ANCORA QUASI UNA PREFAZIONE
E il viaggio del marinaio poeta del vento continua: dopo Due odi e un amore (giugno 2019) e dopo Tre stagioni e un contagio (settembre 2020) ecco, in crescente progressione numerica, Quattro fedi e una vera. Più che di tre libri, si tratta di tre parti dello stesso libro, di un libro in divenire che certo non è ancora concluso, come non è ancora concluso il viaggio poetico di cui esso costituisce – dicevamo con continuata metafora marinaresca – il ‘giornale di bordo’.
Il candido lettore troverà dunque in questo la medesima struttura dei due libri precedenti, la pulsazione ritmica aforisma - poesia - aforisma - prosa; resterà fulminato dai taglienti aforismi; godrà dello scanzonato e ironico e serio e malinconico andamento narrativo delle sestine (narrative, appunto: un’ottava ariostesca decapitata dei primi due versi), del fantasioso e divertito e divertente gioco delle rime; resterà conquistato, all’opposto, dall’intensità lirica delle prose, quasi sempre veri e proprî petits poèmes en prose.
E i temi? Relativamente passata l’urgenza della pandemìa e delle restrizioni per essa imposte – tema che comprensibilmente, date alla mano, aveva fatto prepotente irruzione nel secondo libro, occupandone parte considerevole, e che qui ancora fa qua e là capolino con forza – la poesia del marinaio del vento lascia un poco da parte lo sdegno e la passione civile (ma non quell’appassionato desiderio di libertà che è suo elemento sostanziale) per tornare a farsi principalmente, attraverso il caleidoscopio della memoria e il trascolorare degli orizzonti per le strade del mondo, meditazione sull’esistenza: sulla fuggevole bellezza di essa (e qui andrà ricordato che, a fronte della corrida dei libri precedenti, è in due occasioni il gioco del calcio a farsi emblema di quella bellezza: in 13 novembre, dove una partita è trasfigurata in un’esaltante battaglia delle Termopili, e nel commosso epicedio di Maradona Il terzo giorno risorse); e meditazione sulla angosciosa vanità di essa, meditazione affidata quasi in conclusione anche a una poesia (Crepuscolo) che, abbandonata la narratività della sestina, si affida a più liriche quartine per i suoi accenti dolorosi nei quali ritorna, non casualmente, il ricordo dell’amato Baudelaire («Le Temps mange la vie»):
a ripetere quel niente quotidiano
e a reiterare parole già fuggite
mentre il tempo che è l’unico sovrano
ingoia quel poco che son le nostre vite.
Non è questa tuttavia l’ultima parola di questo terzo libro, ma soltanto la penultima. L’ultima è proprio quella delle ultime righe dell’ultima prosa, che sigillano Quattro fedi e una vera nel segno di una dolente e ferma accettazione – di un sabiano «doloroso amore» – della vita:
In cabina saldavano amicizia due ragazzi di buona volontà, in attesa che il destino li indirizzasse ciascuno al proprio compimento.

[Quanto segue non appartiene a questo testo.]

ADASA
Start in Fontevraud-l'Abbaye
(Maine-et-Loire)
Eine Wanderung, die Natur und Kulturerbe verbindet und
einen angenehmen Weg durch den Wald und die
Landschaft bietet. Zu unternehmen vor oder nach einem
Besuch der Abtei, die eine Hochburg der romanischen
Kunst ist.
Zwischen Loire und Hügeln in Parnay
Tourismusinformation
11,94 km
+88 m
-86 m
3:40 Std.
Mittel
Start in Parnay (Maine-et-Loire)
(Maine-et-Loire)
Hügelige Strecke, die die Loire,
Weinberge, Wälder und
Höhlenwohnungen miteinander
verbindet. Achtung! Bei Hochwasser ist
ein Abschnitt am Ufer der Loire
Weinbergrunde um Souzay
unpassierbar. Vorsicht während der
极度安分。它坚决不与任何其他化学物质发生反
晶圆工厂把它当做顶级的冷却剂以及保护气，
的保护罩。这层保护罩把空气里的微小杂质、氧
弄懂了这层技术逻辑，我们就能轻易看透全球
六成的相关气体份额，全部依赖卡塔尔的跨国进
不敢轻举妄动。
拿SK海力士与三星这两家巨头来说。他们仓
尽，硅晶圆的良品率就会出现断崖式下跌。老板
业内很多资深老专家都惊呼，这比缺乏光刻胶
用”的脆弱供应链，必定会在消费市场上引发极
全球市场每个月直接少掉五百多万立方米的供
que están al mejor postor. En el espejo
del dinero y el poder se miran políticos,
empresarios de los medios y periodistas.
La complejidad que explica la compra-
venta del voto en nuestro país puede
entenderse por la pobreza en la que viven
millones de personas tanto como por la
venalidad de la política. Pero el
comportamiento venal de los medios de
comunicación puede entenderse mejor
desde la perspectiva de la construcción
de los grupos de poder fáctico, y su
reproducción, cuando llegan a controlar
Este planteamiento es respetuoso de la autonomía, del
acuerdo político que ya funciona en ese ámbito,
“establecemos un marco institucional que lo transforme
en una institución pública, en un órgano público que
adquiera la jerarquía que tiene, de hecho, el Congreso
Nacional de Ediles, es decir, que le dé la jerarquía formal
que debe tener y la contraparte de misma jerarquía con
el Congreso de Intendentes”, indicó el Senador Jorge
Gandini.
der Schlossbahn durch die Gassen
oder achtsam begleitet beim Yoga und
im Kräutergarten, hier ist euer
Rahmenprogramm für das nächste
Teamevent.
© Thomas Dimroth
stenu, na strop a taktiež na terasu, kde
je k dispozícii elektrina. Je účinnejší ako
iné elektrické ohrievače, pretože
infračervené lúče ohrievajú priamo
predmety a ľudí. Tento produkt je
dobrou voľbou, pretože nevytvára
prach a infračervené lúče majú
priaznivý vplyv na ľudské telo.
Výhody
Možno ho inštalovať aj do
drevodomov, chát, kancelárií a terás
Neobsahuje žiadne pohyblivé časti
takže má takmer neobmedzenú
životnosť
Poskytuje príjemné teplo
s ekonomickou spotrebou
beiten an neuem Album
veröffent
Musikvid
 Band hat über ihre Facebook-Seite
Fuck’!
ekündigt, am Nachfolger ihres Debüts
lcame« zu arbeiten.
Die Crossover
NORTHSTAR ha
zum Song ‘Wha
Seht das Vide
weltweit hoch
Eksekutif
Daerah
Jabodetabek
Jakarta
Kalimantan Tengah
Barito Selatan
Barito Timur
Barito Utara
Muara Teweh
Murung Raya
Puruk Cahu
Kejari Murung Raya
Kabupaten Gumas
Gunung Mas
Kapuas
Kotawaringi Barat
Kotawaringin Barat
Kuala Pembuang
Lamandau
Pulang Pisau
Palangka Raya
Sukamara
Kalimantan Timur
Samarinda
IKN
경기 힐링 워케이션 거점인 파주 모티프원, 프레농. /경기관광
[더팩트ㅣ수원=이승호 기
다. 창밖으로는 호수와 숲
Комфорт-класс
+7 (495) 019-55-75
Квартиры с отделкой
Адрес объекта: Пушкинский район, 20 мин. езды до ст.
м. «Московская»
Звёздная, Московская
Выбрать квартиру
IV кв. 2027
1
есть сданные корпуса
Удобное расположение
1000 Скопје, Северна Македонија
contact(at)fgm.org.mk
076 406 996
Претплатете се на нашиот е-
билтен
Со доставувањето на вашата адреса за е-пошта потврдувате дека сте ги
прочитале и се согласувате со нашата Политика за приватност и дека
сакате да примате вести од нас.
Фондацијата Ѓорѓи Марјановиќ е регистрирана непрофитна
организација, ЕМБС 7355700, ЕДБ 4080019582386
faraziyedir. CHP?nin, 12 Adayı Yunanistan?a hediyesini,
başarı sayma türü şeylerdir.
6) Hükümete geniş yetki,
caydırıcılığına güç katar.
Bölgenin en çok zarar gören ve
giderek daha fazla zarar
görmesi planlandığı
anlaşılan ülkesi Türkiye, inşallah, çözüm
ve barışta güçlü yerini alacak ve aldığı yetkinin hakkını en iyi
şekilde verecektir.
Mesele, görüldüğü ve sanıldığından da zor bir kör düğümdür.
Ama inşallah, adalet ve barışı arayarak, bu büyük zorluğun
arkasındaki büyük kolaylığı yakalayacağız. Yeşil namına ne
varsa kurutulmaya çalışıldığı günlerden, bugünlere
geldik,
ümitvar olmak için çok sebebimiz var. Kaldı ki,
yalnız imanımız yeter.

Ecco: l’«amicizia» – emblematica quanto più non si potrebbe, crediamo, della condizione ideale dell’uomo secondo Sergio – di «due ragazzi di buona volontà» che guardano senza infingimenti al «destino» nella lucida consapevolezza del necessario «compimento».
Ma intanto il viaggio del marinaio poeta del vento continua.